I was definitely a Commodore kid, and BASIC was my first language. Maybe it’s nostalgia, but I still like BASIC for hobby stuff.
oh the memories - I started with Commodore BASIC on the C-64. Second Basic (after 6502 Assembler) was AmigaBasic. Oh god, it was soooo slow. Scrolling though your code, you could watch the lines being printed. Finally I bought (!) GFA Basic - that was great! Probably spoiled my programming habits till now! :)
Thanks, BASIC, for teaching me so much I had to later unlearn in order to not be a garbage programmer.
The first time I tried another programming language, I was confused as to how to write code without using GOTO.
I learned TI BASIC on a Texas Instruments 99/4a back in the very early 80s. Wrote some programs from magazines, saved them on tapes, and went on to automate D&D character creation in an attempt to rules-lawyer an all-PC dwarf army.
Fun fact, though: TI BASIC lived on until at least the late 90s, on the TI graphing calculators that everyone taking Algebra/Trig had to buy – or borrow from the school. I wrote a surreal choose-your-own-adventure game on my calculator, large enough that because of memory limitations, you couldn’t open the file to edit it without deleting another, ancillary file.
And since you could transfer programs via a proprietary cable, I put that game on every school calculator and as many of my friends’ as wanted it. It was still there years later when I visited.

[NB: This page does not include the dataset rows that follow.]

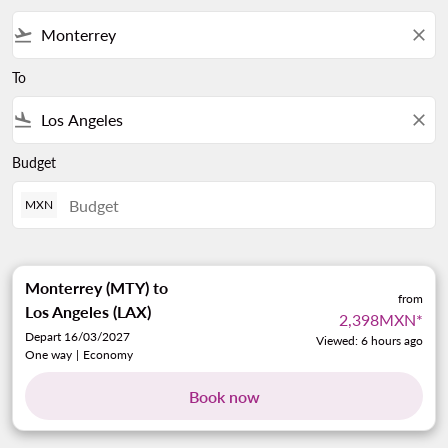
flight_takeoff
close
To
flight_land
close
Budget
MXN
Monterrey (MTY)
to
from
Los Angeles (LAX)
2,398MXN
*
Depart 16/03/2027
Viewed: 6 hours ago
One way
|
Economy
Book now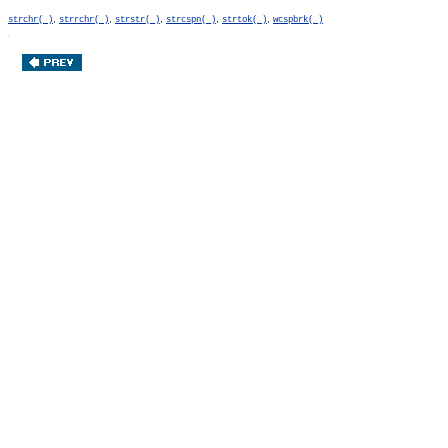
,
,
,
,
,
strchr( )
strrchr( )
strstr( )
strcspn( )
strtok( )
wcspbrk( )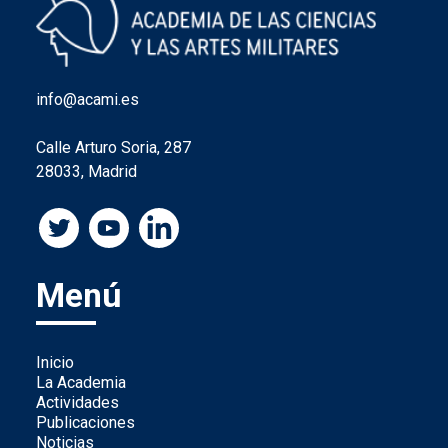
info@acami.es
Calle Arturo Soria, 287
28033, Madrid
Menú
Inicio
La Academia
Actividades
Publicaciones
Noticias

This is that real gangster shit in case any of you were wondering
I remember typing in BASIC programs from printed magazines. That’s how I got my start.

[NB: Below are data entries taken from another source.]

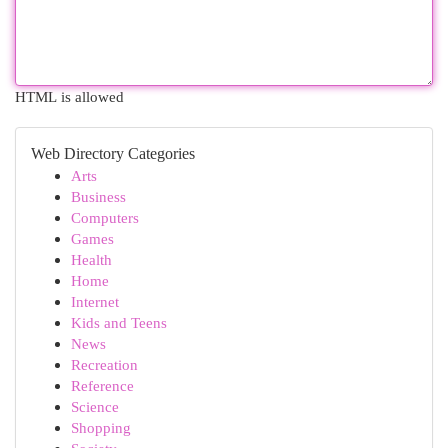
HTML is allowed
Web Directory Categories
Arts
Business
Computers
Games
Health
Home
Internet
Kids and Teens
News
Recreation
Reference
Science
Shopping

I bought a year’s subscription to Timex Sinclair User, which folded like four months later.
Easiest Hello World program ever was in BASIC.
10 PRINT "Hello World" 20 GOTO 10
Don’t even have to call a library or declare a variable! Meanwhile, I can’t even remember the shit you need to put in front of every C/C++ program (HREF/void.h or something; it’s usually there automatically these days in some compilers, like Visual Studio).
C
#include <stdio.h>
int main() {
printf(“Hello, world”);
return 0;
}
C++
#include <iostream>
int main() {
std::cout << “Hello, world” << std::endl;
return 0;
}
BBC BASIC was best BASIC. Fight me.
In a world with GORILLA.BAS and NIBBLES.BAS, I simply cannot reject the QBASIC faith with which I was raised.
I was taught QBASIC at school… in 2003.
DoDDS is weird.
There is an open source implementation of BBC Basic for modern systems that’s being actively developed - BBC BASIC for SDL 2.0.
It is great with lots of libraries. I am writing a game in it right now.
Can something really “turn 60” if it is dead, though?